** Material provided follows **

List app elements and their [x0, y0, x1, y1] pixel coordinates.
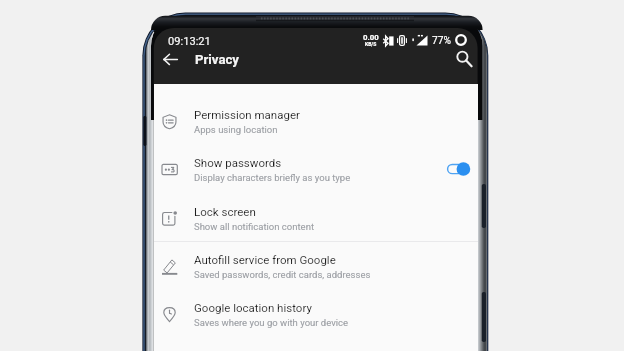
button[interactable]: Lock screen [154, 194, 478, 242]
button[interactable]: Permission manager [154, 97, 478, 145]
button[interactable]: Search [450, 44, 478, 72]
staticText: Saved passwords, credit cards, addresses [194, 269, 371, 280]
staticText: 77% [432, 35, 451, 47]
staticText: 09:13:21 [168, 35, 211, 48]
staticText: Privacy [195, 52, 239, 67]
staticText: Autofill service from Google [194, 253, 336, 266]
staticText: Show passwords [194, 156, 282, 169]
staticText: Display characters briefly as you type [194, 172, 351, 183]
staticText: Apps using location [194, 124, 278, 135]
staticText: Saves where you go with your device [194, 317, 349, 328]
staticText: Show all notification content [194, 221, 314, 232]
button[interactable]: Back [157, 46, 184, 73]
staticText: KB/S [365, 41, 377, 47]
staticText: Lock screen [194, 205, 256, 218]
button[interactable]: Show passwords [154, 145, 478, 193]
button[interactable]: Autofill service from Google [154, 242, 478, 290]
button[interactable]: Google location history [154, 290, 478, 338]
staticText: 0.00 [363, 33, 379, 42]
staticText: Google location history [194, 301, 312, 314]
staticText: Permission manager [194, 108, 300, 121]
button[interactable]: Show passwords toggle [447, 160, 473, 178]
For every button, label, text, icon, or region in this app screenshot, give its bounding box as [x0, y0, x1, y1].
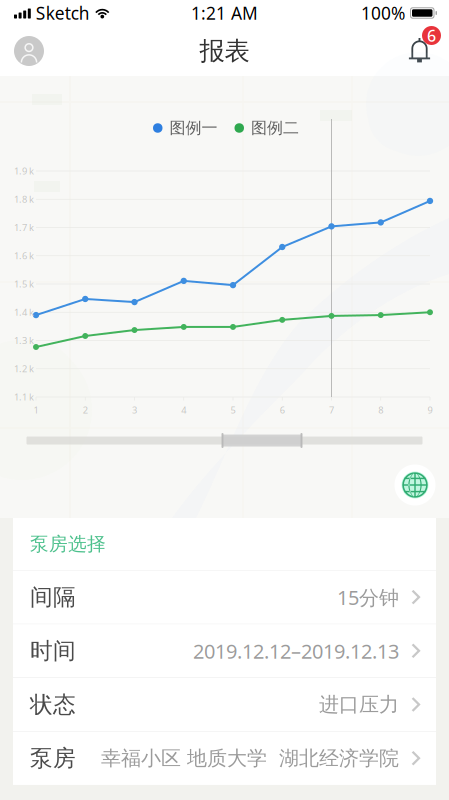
staticText: 1.1 k [14, 391, 34, 403]
staticText: 2 [83, 404, 88, 416]
staticText: 时间 [30, 637, 76, 665]
staticText: 100% [361, 2, 405, 24]
staticText: 状态 [30, 691, 76, 718]
button[interactable]: 泵房 [13, 732, 436, 785]
staticText: 2019.12.12–2019.12.13 [193, 638, 399, 664]
staticText: 1 [34, 404, 38, 416]
staticText: 间隔 [30, 583, 76, 611]
staticText: 5 [230, 404, 236, 416]
staticText: 8 [378, 404, 383, 416]
staticText: 幸福小区 地质大学 湖北经济学院 [101, 746, 399, 771]
staticText: 1.4 k [14, 306, 34, 318]
staticText: 9 [428, 404, 432, 416]
staticText: 7 [329, 404, 334, 416]
button[interactable]: Map layers [394, 464, 436, 506]
staticText: 1.2 k [14, 363, 34, 375]
staticText: 进口压力 [319, 692, 399, 717]
button[interactable]: 间隔 [13, 571, 436, 624]
button[interactable]: 状态 [13, 678, 436, 731]
staticText: 泵房选择 [30, 532, 106, 555]
staticText: 泵房 [30, 744, 76, 772]
staticText: 3 [132, 404, 137, 416]
staticText: 6 [280, 404, 285, 416]
staticText: 1.9 k [14, 165, 34, 177]
staticText: 图例二 [251, 118, 299, 138]
staticText: 4 [181, 404, 186, 416]
staticText: 1.7 k [14, 221, 34, 234]
staticText: 1.8 k [14, 193, 34, 206]
staticText: 1.5 k [14, 278, 34, 290]
staticText: 报表 [200, 35, 250, 66]
button[interactable]: 时间 [13, 624, 436, 677]
staticText: 图例一 [170, 118, 218, 138]
staticText: Sketch [36, 2, 90, 24]
button[interactable]: Profile [8, 26, 54, 76]
staticText: 15分钟 [337, 584, 399, 610]
staticText: 1.3 k [14, 334, 34, 347]
button[interactable]: Notifications [404, 26, 441, 76]
staticText: 1.6 k [14, 250, 34, 262]
staticText: 1:21 AM [191, 2, 258, 24]
staticText: 6 [427, 25, 436, 46]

** End of Material provided **

> **Exercise**:
Transcribe every record above exactly as written, leaving out any pictures.

> **Exercise result**:
List app elements and their [x0, y0, x1, y1] pixel coordinates.
button[interactable]: Lock screen [154, 194, 478, 242]
button[interactable]: Permission manager [154, 97, 478, 145]
button[interactable]: Search [450, 44, 478, 72]
staticText: Saved passwords, credit cards, addresses [194, 269, 371, 280]
staticText: 77% [432, 35, 451, 47]
staticText: 09:13:21 [168, 35, 211, 48]
staticText: Privacy [195, 52, 239, 67]
staticText: Autofill service from Google [194, 253, 336, 266]
staticText: Show passwords [194, 156, 282, 169]
staticText: Display characters briefly as you type [194, 172, 351, 183]
staticText: Apps using location [194, 124, 278, 135]
staticText: Saves where you go with your device [194, 317, 349, 328]
staticText: Show all notification content [194, 221, 314, 232]
button[interactable]: Back [157, 46, 184, 73]
staticText: KB/S [365, 41, 377, 47]
staticText: Lock screen [194, 205, 256, 218]
button[interactable]: Show passwords [154, 145, 478, 193]
button[interactable]: Autofill service from Google [154, 242, 478, 290]
button[interactable]: Google location history [154, 290, 478, 338]
staticText: 0.00 [363, 33, 379, 42]
staticText: Google location history [194, 301, 312, 314]
staticText: Permission manager [194, 108, 300, 121]
button[interactable]: Show passwords toggle [447, 160, 473, 178]
For every button, label, text, icon, or region in this app screenshot, give its bounding box as [x0, y0, x1, y1].
staticText: 1.1 k [14, 391, 34, 403]
staticText: 2 [83, 404, 88, 416]
staticText: 时间 [30, 637, 76, 665]
staticText: 100% [361, 2, 405, 24]
staticText: 状态 [30, 691, 76, 718]
button[interactable]: 泵房 [13, 732, 436, 785]
staticText: 2019.12.12–2019.12.13 [193, 638, 399, 664]
staticText: 1 [34, 404, 38, 416]
staticText: 间隔 [30, 583, 76, 611]
staticText: 5 [230, 404, 236, 416]
staticText: 8 [378, 404, 383, 416]
staticText: 幸福小区 地质大学 湖北经济学院 [101, 746, 399, 771]
staticText: 1.4 k [14, 306, 34, 318]
staticText: 9 [428, 404, 432, 416]
staticText: 7 [329, 404, 334, 416]
button[interactable]: Map layers [394, 464, 436, 506]
staticText: 1.2 k [14, 363, 34, 375]
staticText: 进口压力 [319, 692, 399, 717]
button[interactable]: 间隔 [13, 571, 436, 624]
button[interactable]: 状态 [13, 678, 436, 731]
staticText: 泵房选择 [30, 532, 106, 555]
staticText: 泵房 [30, 744, 76, 772]
staticText: 3 [132, 404, 137, 416]
staticText: 6 [280, 404, 285, 416]
staticText: 1.9 k [14, 165, 34, 177]
staticText: 图例二 [251, 118, 299, 138]
staticText: 4 [181, 404, 186, 416]
staticText: 1.7 k [14, 221, 34, 234]
staticText: 1.8 k [14, 193, 34, 206]
staticText: 1.5 k [14, 278, 34, 290]
staticText: 报表 [200, 35, 250, 66]
button[interactable]: 时间 [13, 624, 436, 677]
staticText: 图例一 [170, 118, 218, 138]
staticText: Sketch [36, 2, 90, 24]
button[interactable]: Profile [8, 26, 54, 76]
staticText: 15分钟 [337, 584, 399, 610]
staticText: 1.3 k [14, 334, 34, 347]
button[interactable]: Notifications [404, 26, 441, 76]
staticText: 1.6 k [14, 250, 34, 262]
staticText: 1:21 AM [191, 2, 258, 24]
staticText: 6 [427, 25, 436, 46]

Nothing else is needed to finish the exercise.